Some options (descending level of formality) are:
Srdečné zdravím
Maj sa krásne
Drž sa

The first of these is the most formal but it is used amongst people that you know perhaps slightly less well.

In my experience 'S pozdravom' is quite formal and only really used with people you don't know at all. In fact, the next email stage as you get to know the person better is often 'Srdečné zdravím'. However, I wouldn't use that with someone I know well, preferring either of the last two. 

But I am a learner like yourself so I can only go on my own experience. Hopefully a native speaker will chime in.


----------



## francisgranada

"S pozdravom" is surely formal, used mainly in official letters, with clients, business partners, etc ... When closing a letter/email to a cousin, "Maj sa krásne" and "Drž sa" (proposed by By-the-sea) seem to me ok. Also "Maj sa dobre/pekne" or even _nothing _(only your name) in case of a really informal relation may be good, in my my opinion ...


----------



## Singha

Thanks for all the replies.  After I started this thread, I found an article on Czech letter closings and read that the translation of 'best wishes' in Czech is 'mějte se moc hezky'.  I know that Czech and Slovak aren't entirely interchangeable, but is this phrase (or a variant of it) used in Slovak?  I've been writing to my cousin for a couple of years and previously, like francisgranada suggested, I've just signed with my name 'Danka'.


----------



## Enquiring Mind

Hi Singha, the natives don't seem to be around much at the moment, so here's my sixpence worth. We basically need a bit more context to establish what level of familiarity you are on with your cousin, and whether you are writing to one person or, by extension, to more than one, i.e. the person's whole family. As you've been learning some Slovak, you'll know about the Ty and Vy forms. Normally these days I'd expect cousins to be on the familiar first-name Ty footing. Does the cousin write to you in Slovak or include a Slovak greeting or sign-off that uses the Ty form? If so, that's the form to stick with.
_
Maj sa!_ (to one person with whom you're on familiar terms) I think, is more like_ see you!_ in English and I personally would avoid it in periodic letters, though it's fine for emails with people who you see (in person) regularly.

_Maj_ (_majte_ if more than one person) _sa pekne/krásne_ is _have a good time!_ in connection with a particular event; as a letter sign-off it is fine too in the equivalent sense (though that is not how it translates literally) of _(Wishing you) all the best! _
Then there's _Opatruj(te) sa!_ - _Look after yourself (yourselves)!, Mind how you go!, Take care!_,
_Ahoj(te)! _-_ Bye (for now)!_,
_Teším sa na Tvoje správy_ -_ Looking forward to hearing from you!
Ozvi sa!_ - D_on't forget to write!, Keep in touch! Let me know how you're getting on! Write soon!  _
There's also_ pa _or_ pa pa - bye _(very colloquial, what you usually say to a small child)
Zdraví XYZ. (XYZ is your name) - All the best, best regards, kind regards (Neutral, not formal and not over-friendly).

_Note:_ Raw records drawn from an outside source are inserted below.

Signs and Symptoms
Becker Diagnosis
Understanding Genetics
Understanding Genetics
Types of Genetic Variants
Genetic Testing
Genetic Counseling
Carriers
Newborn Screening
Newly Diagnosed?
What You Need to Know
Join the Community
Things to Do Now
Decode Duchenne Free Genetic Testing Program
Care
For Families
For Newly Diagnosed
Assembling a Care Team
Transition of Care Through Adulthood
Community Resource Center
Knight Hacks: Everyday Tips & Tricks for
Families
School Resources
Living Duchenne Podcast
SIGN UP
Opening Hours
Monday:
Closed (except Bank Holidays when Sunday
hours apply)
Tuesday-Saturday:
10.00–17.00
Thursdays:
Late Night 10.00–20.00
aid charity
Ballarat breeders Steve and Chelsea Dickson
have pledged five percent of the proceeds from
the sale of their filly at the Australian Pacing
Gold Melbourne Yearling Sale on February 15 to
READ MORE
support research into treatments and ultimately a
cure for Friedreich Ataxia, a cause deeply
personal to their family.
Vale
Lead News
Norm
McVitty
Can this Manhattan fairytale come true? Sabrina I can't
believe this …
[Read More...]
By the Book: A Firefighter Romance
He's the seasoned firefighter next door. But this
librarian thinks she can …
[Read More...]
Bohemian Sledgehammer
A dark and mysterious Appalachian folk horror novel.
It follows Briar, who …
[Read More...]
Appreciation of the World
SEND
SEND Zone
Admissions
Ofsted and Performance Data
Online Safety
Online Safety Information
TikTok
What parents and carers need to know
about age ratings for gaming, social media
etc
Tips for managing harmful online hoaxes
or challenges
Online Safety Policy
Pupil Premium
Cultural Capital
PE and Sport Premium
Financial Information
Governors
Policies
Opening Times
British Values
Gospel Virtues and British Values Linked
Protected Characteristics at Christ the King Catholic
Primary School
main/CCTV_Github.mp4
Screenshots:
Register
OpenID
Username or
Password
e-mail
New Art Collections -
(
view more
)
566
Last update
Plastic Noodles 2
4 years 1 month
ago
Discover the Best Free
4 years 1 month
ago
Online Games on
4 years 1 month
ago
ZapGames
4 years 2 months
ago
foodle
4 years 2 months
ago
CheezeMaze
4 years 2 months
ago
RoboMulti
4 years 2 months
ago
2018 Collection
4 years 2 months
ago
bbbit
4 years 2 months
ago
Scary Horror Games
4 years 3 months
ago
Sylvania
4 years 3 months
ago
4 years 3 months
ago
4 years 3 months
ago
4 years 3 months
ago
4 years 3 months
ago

There are, of course, other lovey dovey-type sign-offs, but you wouldn't use them for a cousin.  The English equivalents I give are just that - equivalents to what we might write in English in my assumed similar context and degree of familiarity. They're not necessarily translations of the Slovak terms.


----------



## By-the-sea

Singha, if you like 'mějte se moc hezky' (but for more than one cousin cos it's plural) then the Slovak equivalent is Maj(te) sa krásne (hezky=pekne, and the next stage up is krásne so equivalent to moc hezky, moc being one of those strange words that doesn't have an exact Slovak equivalent).



Enquiring Mind said:


> Then there's _Opatruj(te) sa!_ - _Look after yourself (yourselves)!, Mind how you go!, Take care!_,



@Enquiring Mind - Just wondering if this is regional and whether you've come across it a lot?  I'm most familiar with central Slovak but have never heard it. I've come across the equivalent 'Daj na seba pozor' quite a bit, but more in speech and more if there's a particular reason to use it, if I'm travelling or climbing a treacherous mountain or something. But always keen to learn new phrases...


----------



## Enquiring Mind

Hi B-t-s, I don't think it's regional, and I can't say I hear it _a lot _in Slovak_. _We live in the Czech Republic a knedlík's throw from the Slovak border (and a long way from the sea ). The first time I heard it here a few years ago (in Czech), I thought it was a direct calque of the English spoken for my benefit, but I certainly hear the Czech phrase frequently enough (often at the end of mobile phone calls), and when we were last in East Slovakia (Tatras and Spiš district two months ago) it was said to us. I've heard it at the end of Slovak mobile phone conversations too, and chance upon it on Slovak blogs and discussion forums so it's legit, but it would certainly be good to get some natives' input.


----------



## By-the-sea

Thanks Enquiring Mind. Sounds like a calque to me too and very unnatural - that's why I was curious. Will keep an ear open in the not so distant future when I leave my sea gazing spot for hotter, less bracing, climes...


----------



## Singha

@Enquiring Mind:  My cousin always writes to me in English and I respond in Slovak so I don't really have anything to go by in terms of Slovak letter closings.  The correspondence is quite informal so, yes, I use the Ty forms.  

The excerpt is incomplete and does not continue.